Educause's report defines student success as one of its four major challenges. And within Student Success, there are engagement and retention factors which I think we'd all agree are the raison d'être of higher education. Yet student success often comes secondary to Educause’s three other key challenges to the institution: financial health, reputation and relevance, and external competition.

It’s noticeable in higher education. We hesitate. We would all like to empower students, but sometimes the resources simply aren’t there. Priorities shift in line with the market, initiatives become stale, and funding for new projects dries up. Student success falls by the wayside.

So is life in 21st century education. But some simple solutions are easy to implement. Based on our experiences in developing a student-driven learning platform, we suggest that higher education providers:

Lesson #1: Get the Students Involved

We all have memories of ineffective student-faculty engagement. Students can be involved in faculty-student dialogue, but their voices aren't taken seriously. Sometimes for the student, it can feel as though they aren't being listened to. This needs to change.

It's not just me saying it. Student stakeholders are a vital element in the Association of Public & Land Grant Universities' report on the implementation of adaptive courseware.

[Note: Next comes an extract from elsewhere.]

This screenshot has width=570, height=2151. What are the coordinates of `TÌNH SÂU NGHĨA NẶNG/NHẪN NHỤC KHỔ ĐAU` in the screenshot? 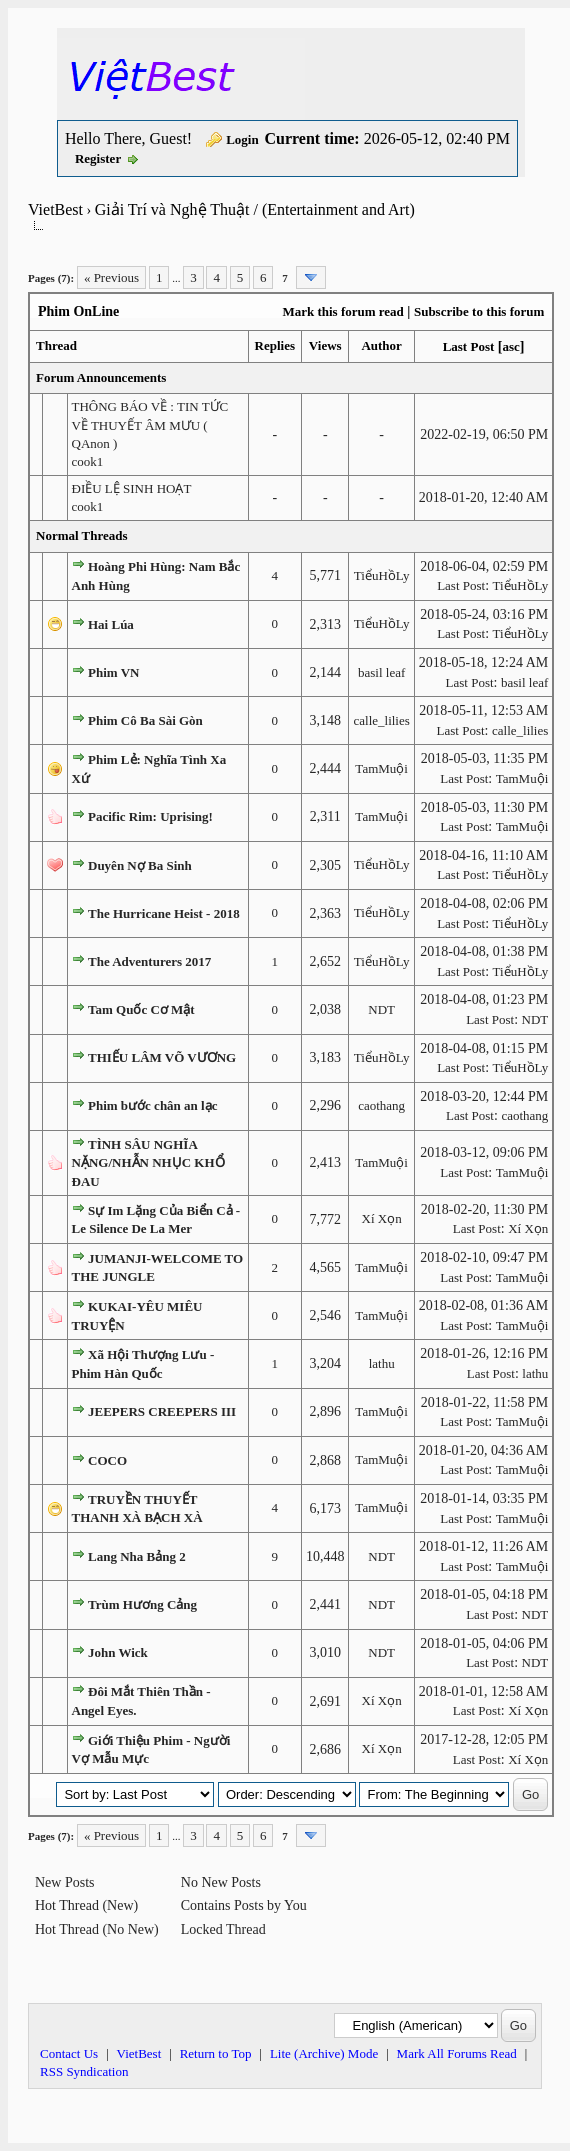 It's located at (148, 1163).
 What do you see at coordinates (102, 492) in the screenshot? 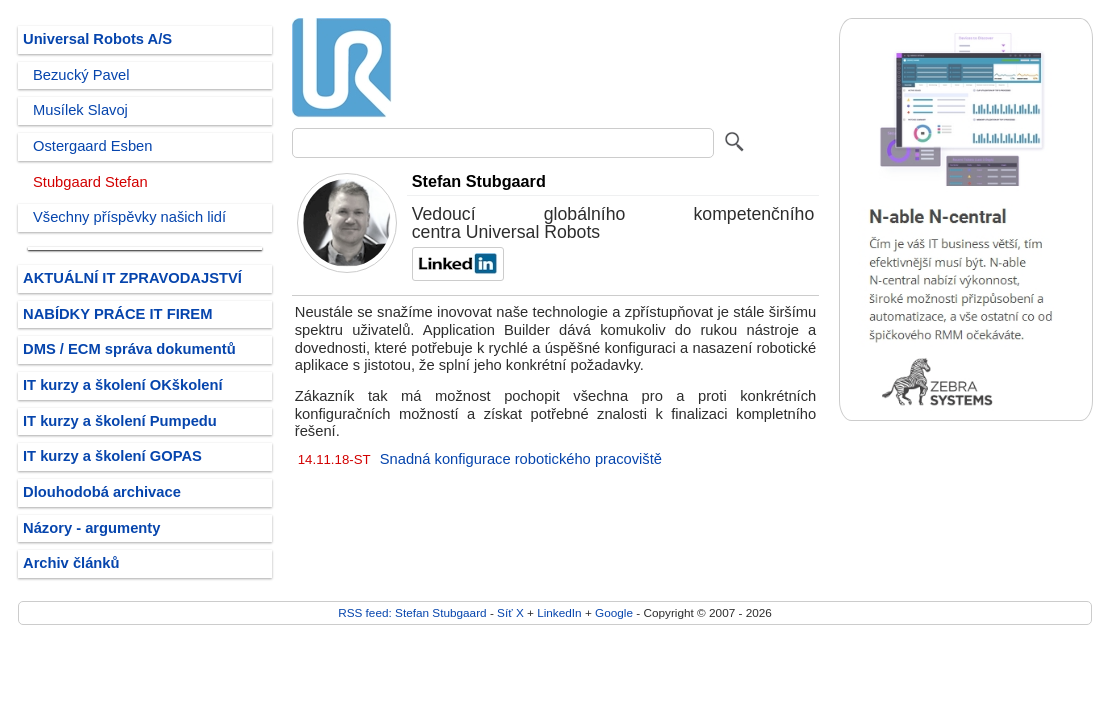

Based on the experience of several universities across the United States, they recommend student engagement across the whole implementation cycle.

Lesson #2: Integrate Student Suggestions

Students know what students need. Integrate responsive feedback into your digital learning platforms. Consider prioritising, too, the suggestions of students. Not only can this help with course engagement, but it also saves you time.
Prioritizing student suggestions and criticism means that you can focus on what matters in development and implementation instead of features that sound good but which are secondary or (worse) redundant.

Lesson #3: Use What's Out There

Bespoke systems are expensive and require that you work out many different problems that are likely to have solutions already. #edtech is a burgeoning field, with many different technologies which are specifically created to adapt your current learning objectives. Gone are the days of one-platform solutions. Many platforms in edtech and adaptive learning are geared explicitly to plug-in to existing LMS.

One could quickly implement one platform for digital content management (i.e., BibliU) and one for data processing (i.e., AWS) and have everything the student needs, as well as rich analytics on a micro- and macro- level which allow instructors and administrators to measure course engagement efficiently and effectively.

The Wrap Up

Let's be frank, students aren't always engaged with digital implementation. This is a problem. But it doesn't need to be. With a few considerations in mind, higher education can engage students like never before. Edtech, like all things digital, can often seem overburdened by buzz-words. We scratch our heads at phrases like "student-centric edtech." But if we ensure that we are always working with goals in mind, real digital change can be effected in higher education.